Welcome to the Knowledge Equity Lab!

The Knowledge Equity Lab is an inclusive, trans-disciplinary space that seeks to challenge multiple forms of exclusion within the highly unequal structure of knowledge production and exchange. It aims  to be an experimental space which enables the cultivation, exploration and celebration of different ways of knowing. 

Housed at the Centre for Critical Development Studies at UTSC, the lab enables collaboration and partnerships with diverse knowledge makers seeking to advance shared goals of knowledge inclusion, epistemic diversity, and the centering of marginalized and underrepresented knowledge as a means of social justice and change.
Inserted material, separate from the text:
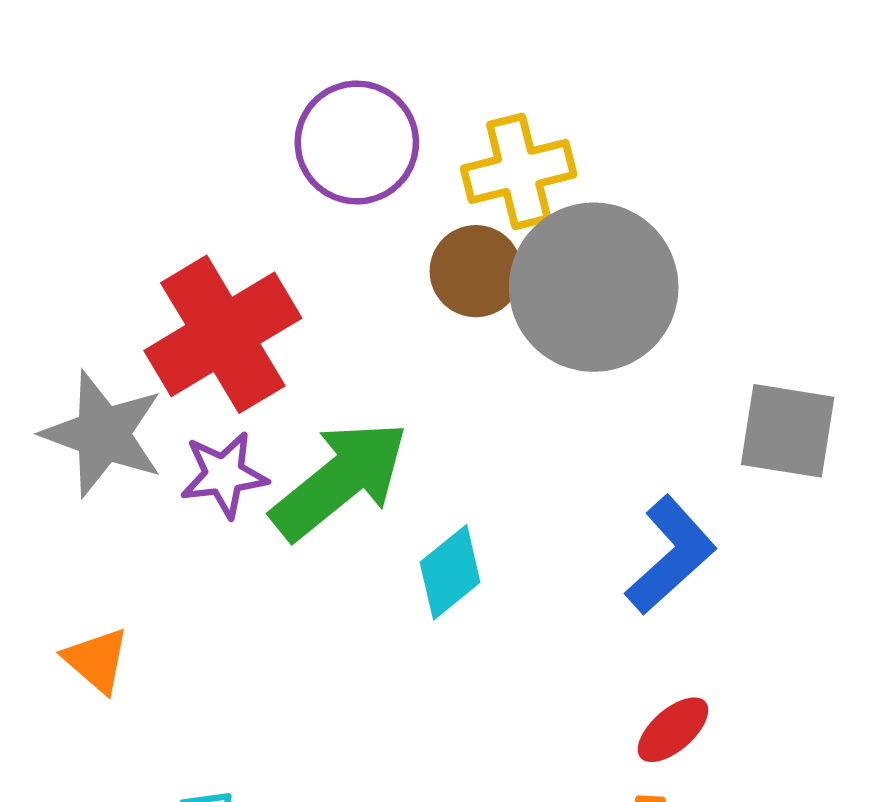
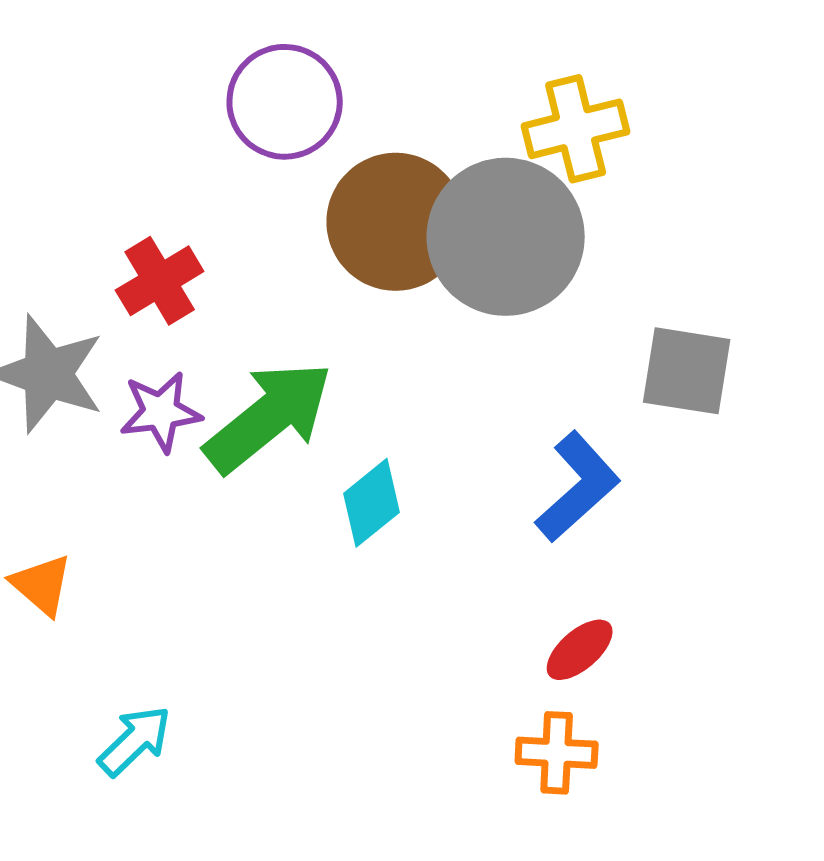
yellow cross: (519, 171) -> (576, 129), moved
brown circle: (476, 271) -> (396, 222), size x1.6
red cross: (223, 334) -> (160, 281), size x0.6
In early July, partners and collaborators of the Knowledge Equity Lab engaged in a collaborative visioning for the lab, and further emerged the following themes and aspirations for knowledge equity:  

    • Challenging the dominance of the English language, prioritising linguistic diversity, translation, preservation as a means of knowledge accessibility and conservation.    
    • Decolonising and learning from indigenous knowledge and ways of knowing, through non-written forms like stories, ceremonies, land, and more  
    • Deeply reflecting on positionality and representation, asking ‘whose knowledge, voices, stories, and experiences are being represented; whose knowledge do we consider valid and important, whose knowledge are we learning from?’ 
    • Re-embodying knowledge and pedagogy, away from the disembodied assumption of knowledge and learning being purely a cognitive set of abstract ideas, divorced from living and being, from the full, embodied self.  
    • Cultivating care, trust, and safety when it comes to knowledge production and sharing, so the process and not just the outcome of knowledge generation can be healing and transformative for those involved. 
    • Recognising art, music, stories, and more as ways of knowing and showing, and appreciating the ways that it can evoke and communicate knowledge in more accessible and engaging ways 
    • Questioning power, ownership, and control over modes of knowledge production, being cognizant of the visible and invisible gatekeepers that define the standards of knowledge legitimacy and create dependency on these systems.  
    • Challenging monocultures of knowledge and cultivating a pluriverse of knowledge systems where different ways of knowing, living, and being can co-exist.